Tal es lo que plantea de manera implícita Italo Calvino en la conferencia final de su libro “Seis propuestas para el próximo milenio”. Cuando identifica como noción clave del género novelístico a la multiplicidad, lo hace sabiendo que si se le asume en tanto llana enumeración acumulativa de lo diverso, a lo más que alcanzaría en términos literarios a aspirar es al catálogo. A contracorriente de una época que ha convertido la sobreabundancia de información en un atentado contra el conocimiento, y la hueca ponderación de la diferencia en tácita legitimación del más unívoco totalitarismo de la historia humana (el del capital), Calvino jamás pierde de vista que asomarse a la multiplicidad es en todo momento un desafío para hallar en ella sentidos unitarios válidos, donde el devenir humano pueda verse permanentemente reconstituido.
El enciclopedismo de la novela participa, sí, de la desmesurada pretensión de abarcar extensivamente el universo infinito a través de una obra, como todas las del hombre, hecha de finitud. Pero tal pretensión, en significativa paradoja, exige que la obra se constituya interiormente unidad perdurable.
Los modos de dicha unidad son diversos, por no decir potencialmente infinitos, y hace mucho tiempo que dejaron de referir de manera exclusiva o prioritaria a la anécdota, si bien la historia por contar continúa erigiéndose como la más privilegiada y fecunda mediación entre las potencias primordiales de lo real, la sensibilidad creadora del escritor y el razonamiento crítico de su tiempo y su espacio históricos. A partir de esta sencilla evidencia, podemos decir que la novela tiene plena libertad para romper la unidad de tiempo, la unidad de espacio, la unidad del lenguaje, la unidad de personajes, la unidad de líneas narrativas; la unidad, en fin, de los diversos planos de realidad que el trinomio trazado por obra, autor y lector conjuga. Sin embargo, se halla imposibilitada para romper con toda noción de unidad. En el plano novelístico, el cadáver exquisito (reunión arbitraria de fragmentos sin vínculo originario entre sí) no existe. Si Julio Cortázar se hubiese limitado a entregar a la imprenta la tercera parte de “Rayuela” (ese entrañable y abigarrado cajón de sastre titulado “de otros lados”) probablemente seguiríamos hablando de una obra literaria significativa y perturbadora, pero en modo alguno de una novela.

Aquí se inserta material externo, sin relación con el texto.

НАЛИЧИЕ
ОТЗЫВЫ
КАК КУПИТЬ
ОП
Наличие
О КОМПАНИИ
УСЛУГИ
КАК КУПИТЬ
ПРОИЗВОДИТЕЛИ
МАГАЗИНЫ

La poesía es una travesía desnuda hacia lo real, y suele abrirse con frecuencia hacia las inmediaciones de lo humano. La novela elabora la crónica de dicha travesía, volviéndola experiencia memorable, a la manera de la épica. Sólo que lo hace en un contexto donde la memoria ha dejado de ser reiteración ritual de los orígenes para volverse meditación crítica del devenir. Y aunque pueda con atronadora lucidez asomarse a la misma dimensión limítrofe hollada por los navegantes de la estirpe Poe, Holderlin o Rimbaud (tal lo muestran Conrad, Melville o Dostoievsky) lo hace siempre desde este lado. Sin disimular el abismo, pero articulando la ruta que conduce hacia él cartografía común, patrimonio compartido. Destino de ida, pero también de vuelta.

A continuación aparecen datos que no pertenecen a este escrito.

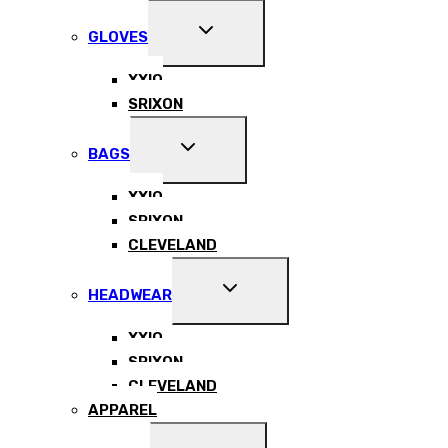
MENU
EXPAND
GLOVES
CHILD
MENU
XXIO
SRIXON
EXPAND
BAGS
CHILD
MENU
XXIO
SRIXON
CLEVELAND
EXPAND
HEADWEAR
CHILD
MENU
XXIO
SRIXON
CLEVELAND
APPAREL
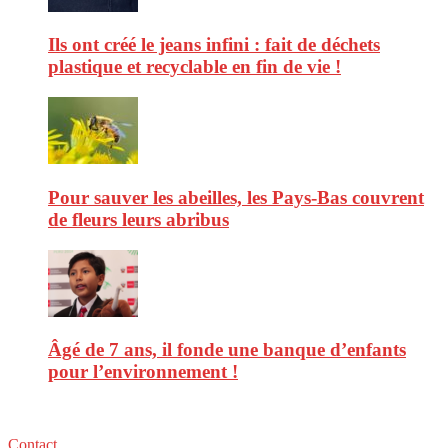
Ils ont créé le jeans infini : fait de déchets
plastique et recyclable en fin de vie !
Pour sauver les abeilles, les Pays-Bas couvrent
de fleurs leurs abribus
Âgé de 7 ans, il fonde une banque d’enfants
pour l’environnement !
Contact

En tanto género, la novela representa el recordatorio colectivo de que toda ciudad se funda, lo sepa o no, sobre el testimonio del más reciente naufragio, pero también el de que hasta la más osada y terminal de las navegaciones presupone no sólo un puerto, sino el arduo “vivir es preciso” en que la propia idea de puerto se enaltece y justifica.